#### [RECORDS FOR THE TASK]
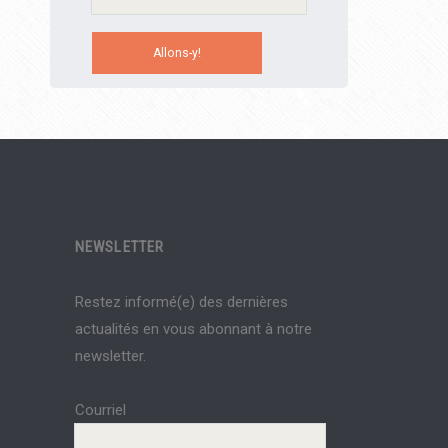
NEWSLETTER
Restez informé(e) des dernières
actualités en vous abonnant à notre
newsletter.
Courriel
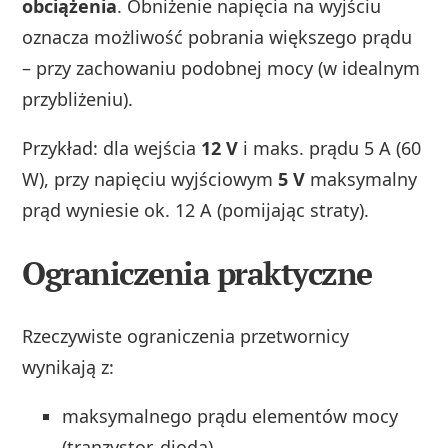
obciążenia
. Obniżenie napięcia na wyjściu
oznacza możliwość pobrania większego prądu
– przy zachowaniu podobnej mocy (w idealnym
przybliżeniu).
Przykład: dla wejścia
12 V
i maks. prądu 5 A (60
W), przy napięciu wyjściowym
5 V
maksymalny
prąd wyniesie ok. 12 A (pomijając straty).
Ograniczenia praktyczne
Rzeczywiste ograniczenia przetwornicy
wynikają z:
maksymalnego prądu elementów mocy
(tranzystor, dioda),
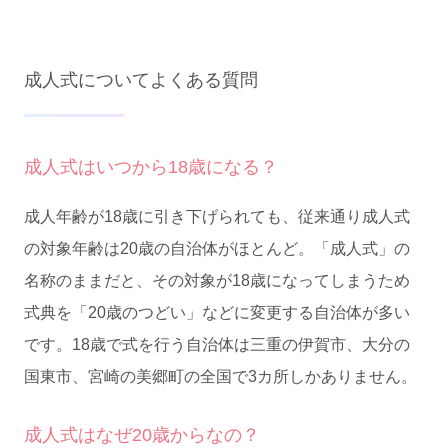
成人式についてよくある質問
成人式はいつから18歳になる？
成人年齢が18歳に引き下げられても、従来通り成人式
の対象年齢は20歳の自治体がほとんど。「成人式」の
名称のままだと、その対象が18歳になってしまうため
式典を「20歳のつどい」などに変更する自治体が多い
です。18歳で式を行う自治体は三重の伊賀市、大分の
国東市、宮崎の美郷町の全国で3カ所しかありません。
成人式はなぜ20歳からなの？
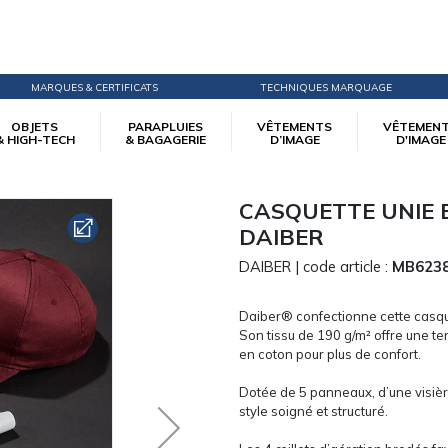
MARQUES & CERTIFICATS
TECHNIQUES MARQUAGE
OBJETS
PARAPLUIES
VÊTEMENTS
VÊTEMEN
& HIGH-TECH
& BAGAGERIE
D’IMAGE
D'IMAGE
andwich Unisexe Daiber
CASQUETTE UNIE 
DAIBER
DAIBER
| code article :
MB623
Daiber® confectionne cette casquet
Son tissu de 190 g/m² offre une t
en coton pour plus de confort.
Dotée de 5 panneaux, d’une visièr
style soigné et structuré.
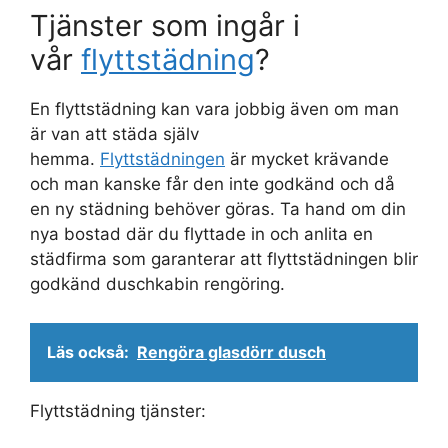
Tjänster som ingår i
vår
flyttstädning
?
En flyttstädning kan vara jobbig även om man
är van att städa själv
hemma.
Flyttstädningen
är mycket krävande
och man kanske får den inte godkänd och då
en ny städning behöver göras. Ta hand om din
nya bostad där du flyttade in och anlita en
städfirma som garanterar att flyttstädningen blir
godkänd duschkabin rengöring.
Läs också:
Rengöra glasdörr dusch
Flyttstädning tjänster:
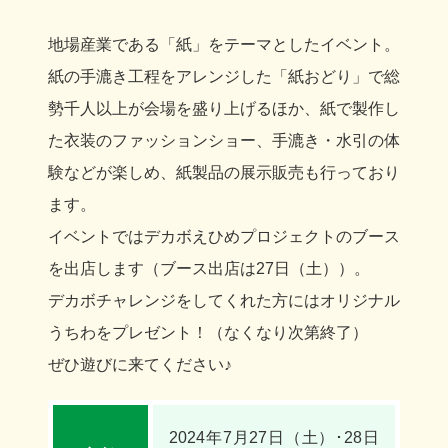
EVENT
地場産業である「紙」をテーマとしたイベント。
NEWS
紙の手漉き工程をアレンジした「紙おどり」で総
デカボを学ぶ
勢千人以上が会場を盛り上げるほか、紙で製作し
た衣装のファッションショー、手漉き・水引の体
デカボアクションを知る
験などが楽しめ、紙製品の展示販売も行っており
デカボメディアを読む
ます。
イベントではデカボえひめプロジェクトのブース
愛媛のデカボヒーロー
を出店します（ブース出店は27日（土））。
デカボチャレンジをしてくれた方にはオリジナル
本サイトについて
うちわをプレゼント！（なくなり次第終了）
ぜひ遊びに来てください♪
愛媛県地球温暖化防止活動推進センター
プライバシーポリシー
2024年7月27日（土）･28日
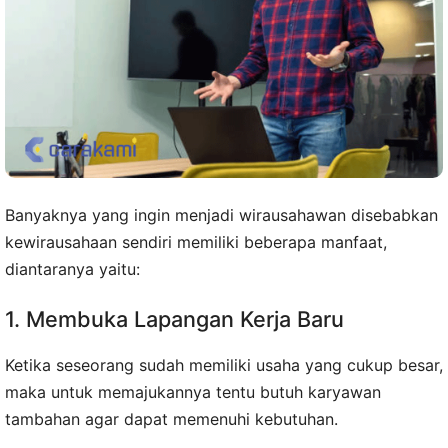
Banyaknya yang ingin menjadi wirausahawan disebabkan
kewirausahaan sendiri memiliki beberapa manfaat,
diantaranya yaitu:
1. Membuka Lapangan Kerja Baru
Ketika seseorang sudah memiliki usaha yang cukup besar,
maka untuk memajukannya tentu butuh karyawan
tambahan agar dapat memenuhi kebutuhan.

#### [WHAT THE TASK ASKS]
Respond with nothing but the number of lines in the entries that contain the string "yang".

#### [EXERCISE RESPONSE]
2